You can help get Maryam's voice heard faster by emailing her letter to the
following UN contacts:

 __ __ __ __ __ __ __ __ __ __ __ __ __ __ __ __ __ __ __ __ __ __ __Navi
Pillay, UN High Commissioner for the Office of Human Rights

Email: npillay@ohchr.org Fax: +41-22-917-9008 (Geneva) +1-212-963-4097 (NY)

His Excellency Ban Ki-moon, Secretary General of the United Nations

Fax: 212-963-7055 (You can send a fax for free online here), Tel:
1-212-963-7160, 61, 62

Additional emails: urgent-action@ohchr.org, inquiries@un.org

 __ __ __ __ __ __ __ __ __ __ __ __ __ __ __ __ __ __ __ __ __ __*

To the Office of the High Commissioner for Human Rights:

My name is Maryam Malekpour. I am Saeed Malekpour's sister. I am writing this
urgent request to you on behalf of my family.

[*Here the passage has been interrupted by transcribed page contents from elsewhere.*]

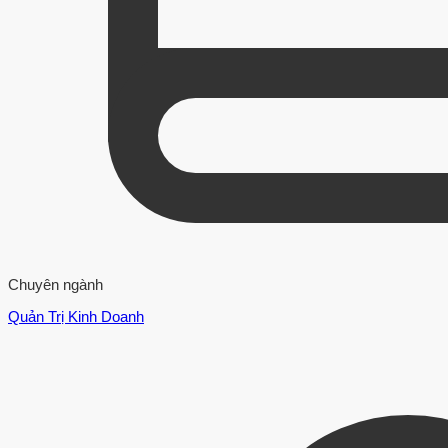
Chuyên ngành
Quản Trị Kinh Doanh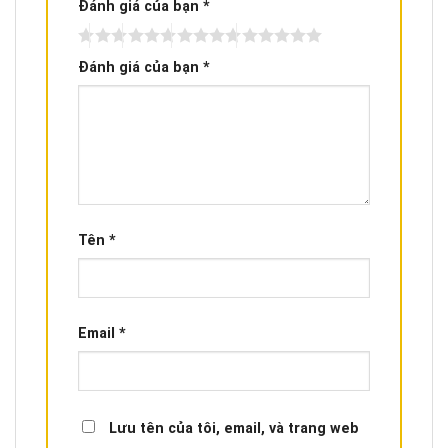
Đánh giá của bạn
*
Đánh giá của bạn
*
Tên
*
Email
*
Lưu tên của tôi, email, và trang web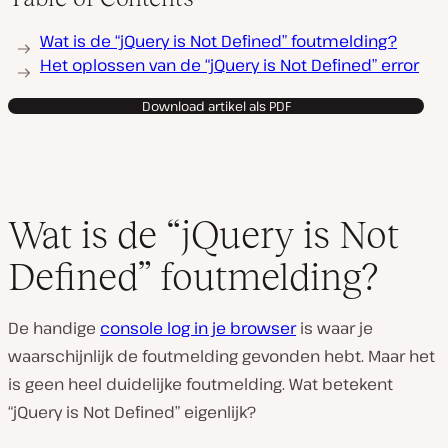
V
Wat is de “jQuery is Not Defined” foutmelding?
i
d
Het oplossen van de “jQuery is Not Defined” error
e
o
Download artikel als PDF
a
f
s
p
e
l
e
n
Wat is de “jQuery is Not
Defined” foutmelding?
De handige
console log in je browser
is waar je
waarschijnlijk de foutmelding gevonden hebt. Maar het
is geen heel duidelijke foutmelding. Wat betekent
“jQuery is Not Defined” eigenlijk?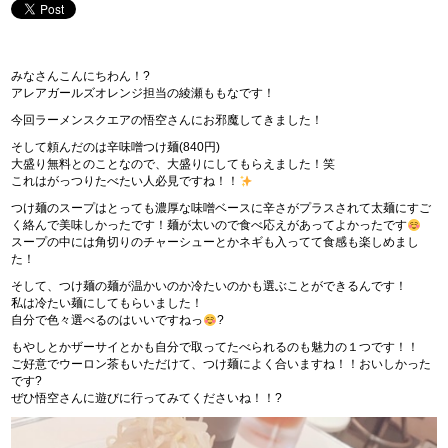
みなさんこんにちわん！?
アレアガールズオレンジ担当の綾瀬ももなです！
今回ラーメンスクエアの悟空さんにお邪魔してきました！
そして頼んだのは辛味噌つけ麺(840円)
大盛り無料とのことなので、大盛りにしてもらえました！笑
これはがっつりたべたい人必見ですね！！
つけ麺のスープはとっても濃厚な味噌ベースに辛さがプラスされて太麺にすご
く絡んで美味しかったです！麺が太いので食べ応えがあってよかったです
スープの中には角切りのチャーシューとかネギも入ってて食感も楽しめまし
た！
そして、つけ麺の麺が温かいのか冷たいのかも選ぶことができるんです！
私は冷たい麺にしてもらいました！
自分で色々選べるのはいいですねっ
?
もやしとかザーサイとかも自分で取ってたべられるのも魅力の１つです！！
ご好意でウーロン茶もいただけて、つけ麺によく合いますね！！おいしかった
です?
ぜひ悟空さんに遊びに行ってみてくださいね！！?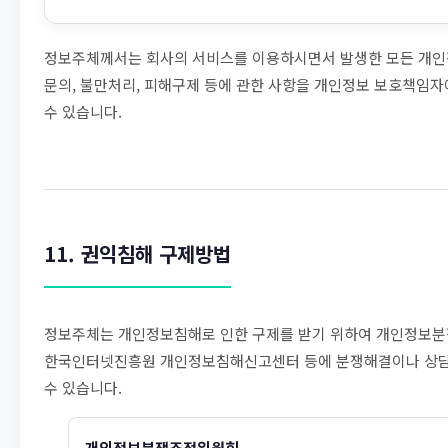
정보주체께서는 회사의 서비스를 이용하시면서 발생한 모든 개인
문의, 불만처리, 피해구제 등에 관한 사항을 개인정보 보호책임
수 있습니다.
11. 권익침해 구제방법
정보주체는 개인정보침해로 인한 구제를 받기 위하여 개인정보
한국인터넷진흥원 개인정보침해신고센터 등에 분쟁해결이나 상담
수 있습니다.
개인정보분쟁조정위원회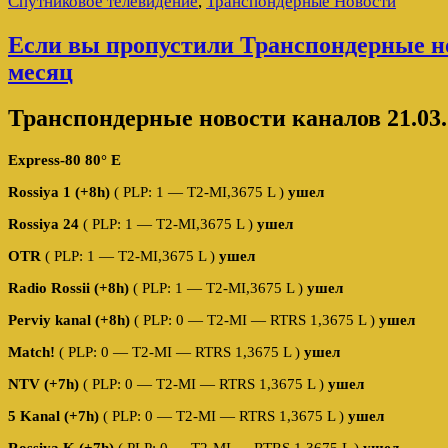
Спутниковое телевидение
,
Транспондерные Новости
Если вы пропустили Транспондерные н
месяц
Транспондерные новости каналов 21.03.
Express-80 80° E
Rossiya 1 (+8h)
( PLP: 1 — T2-MI,3675 L )
ушел
Rossiya 24
( PLP: 1 — T2-MI,3675 L )
ушел
OTR
( PLP: 1 — T2-MI,3675 L )
ушел
Radio Rossii (+8h)
( PLP: 1 — T2-MI,3675 L )
ушел
Perviy kanal (+8h)
( PLP: 0 — T2-MI — RTRS 1,3675 L )
ушел
Match!
( PLP: 0 — T2-MI — RTRS 1,3675 L )
ушел
NTV (+7h)
( PLP: 0 — T2-MI — RTRS 1,3675 L )
ушел
5 Kanal (+7h)
( PLP: 0 — T2-MI — RTRS 1,3675 L )
ушел
Rossiya K (+7h)
( PLP: 0 — T2-MI — RTRS 1,3675 L )
ушел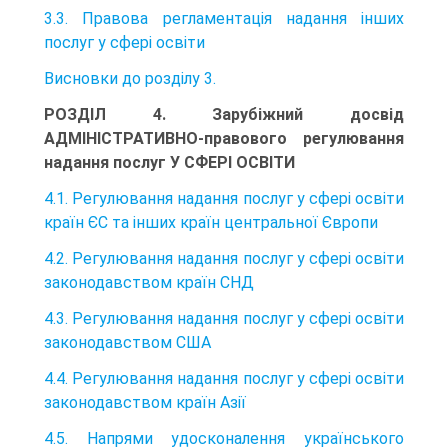
3.3. Правова регламентація надання інших
послуг у сфері освіти
Висновки до розділу 3.
РОЗДІЛ 4. Зарубіжний досвід
АДМІНІСТРАТИВНО-правового регулювання
надання послуг У СФЕРІ ОСВІТИ
4.1. Регулювання надання послуг у сфері освіти
країн ЄС та інших країн центральної Європи
4.2. Регулювання надання послуг у сфері освіти
законодавством країн СНД
4.3. Регулювання надання послуг у сфері освіти
законодавством США
4.4. Регулювання надання послуг у сфері освіти
законодавством країн Азії
4.5. Напрями удосконалення українського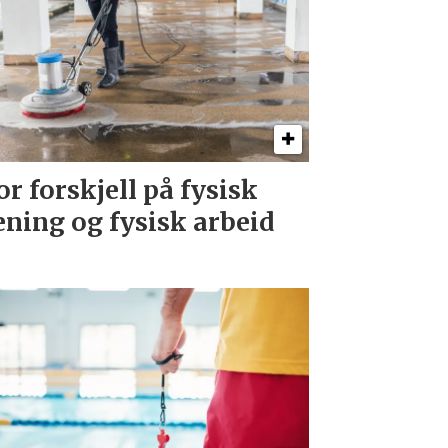
or forskjell på fysisk
ening og fysisk arbeid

We live in Tehran, Iran. My
brother has been living with the threat of death in Evin prison since October
2008. We require your urgent help. When Saeed's lawyers visited the
Revolutionary Court two days ago to follow up on his case file, they
discovered that the file containing the death sentence ruling was no longer
there, and it was not in the possession of the Supreme Court either. Saeed
Malekpour’s lawyers were informed that this only meant that the case file was
sent to the Circuit Court for Execution of Sentences.

One of Saeed’s lawyers said: ”If we [Saeed's lawyers] had a chance to review
the case file, then we would have had a chance to prevent the execution of the
sentence. By reviewing the case we could have pointed out that an expert has
never been brought into the case for investigation. The case file was sent
straight to the Circuit Court for Execution of Sentences." He continued:
“Since Saeed Malekpour’s sentence is in the possession of the Circuit Court
for Execution of Sentences, this means that they are capable of executing
Saeed at any moment they wish.”

Saeed's case file was sent to the the execution of sentences office even
though his lawyer's never reviewed the case file beforehand. Many illegal
actions have been taken to condemn Saeed to death, including the fact that no
expert has ever reviewed the case. Some other examples of illegal actions
taken are: One of Saeed's charges is, "Corrupting the Earth", however no one,
not even the lawyers have been able to review the charges in Saeed's case
file. They want to execute Saeed but his case file still possesses
discrepancies never investigated. The only evidence they have to condemn Saeed
to death are hours of false confessions Saeed gave while under physical and
psychological torture. I am aware that the United Nations already possesses a
detailed record of Saeed's accounts of torture.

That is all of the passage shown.